Problem requirements: Set down the material again. Keep every line exactly as it is.
(Records provided)
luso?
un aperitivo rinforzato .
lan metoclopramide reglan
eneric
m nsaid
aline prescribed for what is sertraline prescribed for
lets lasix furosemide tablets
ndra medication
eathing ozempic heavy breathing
(End Records provided)
Expected answer:
luso?
un aperitivo rinforzato .
lan metoclopramide reglan
eneric
m nsaid
aline prescribed for what is sertraline prescribed for
lets lasix furosemide tablets
ndra medication
eathing ozempic heavy breathing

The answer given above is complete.